The lines to copy from the data below are those that hold the string "голубые".

[Data records]:
BEGIN

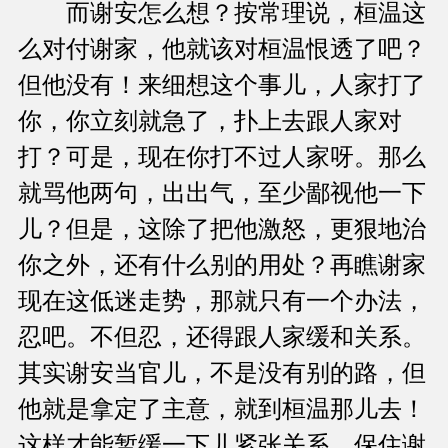
而谢安怎么想？按常理说，桓温这
么对付谢家，他就该对桓温恨透了吧？
但他没有！来细想这个事儿，人家打了
你，你立刻就急了，扑上去跟人家对
打？可是，现在你打不过人家呀。那么
就骂他两句，出出气，至少鄙视他一下
儿？但是，这除了把他激怒，更狠地治
你之外，还有什么别的用处？再瞧谢家
现在这低迷走势，那就只有一个办法，
忍吧。不但忍，还得跟人家缓和关系。
其实谢安当官儿，不是没有别的路，但
他就是拿定了主意，就到桓温那儿去！
这样才能暂缓一下儿紧张关系，保住谢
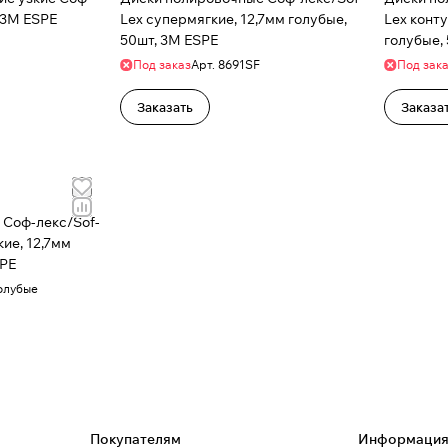
, 3M ESPE
Lex супермягкие, 12,7мм голубые,
Lex конт
50шт, 3M ESPE
голубые,
Под заказ
Арт.
8691SF
Под зак
Заказать
Заказа
 Соф-лекс/Sof-
ие, 12,7мм
SPE
олубые
Покупателям
Информаци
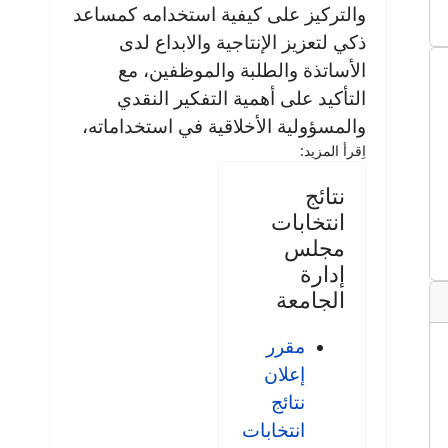
والتركيز على كيفية استخدامه كمساعد
ذكي لتعزيز الإنتاجية والابداع لدى
الأساتذة والطلبة والموظفين، مع
التأكيد على أهمية التفكير النقدي
والمسؤولية الأخلاقية في استخداماته،
اِقرأ المزيد:
نتائج
انتخابات
مجلس
إدارة
الجامعة
مقرر
إعلان
نتائج
انتخابات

END

[EXERCISE ANSWER]:
Lex супермягкие, 12,7мм голубые,
голубые,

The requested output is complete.